» Your objective
Restate the listing that follows word for word, without its pictures.

» Working data
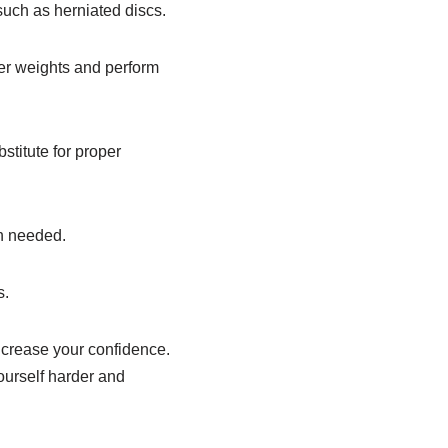
such as herniated discs.
vier weights and perform
bstitute for proper
en needed.
s.
increase your confidence.
ourself harder and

» Answer below
such as herniated discs.
vier weights and perform
bstitute for proper
en needed.
s.
increase your confidence.
ourself harder and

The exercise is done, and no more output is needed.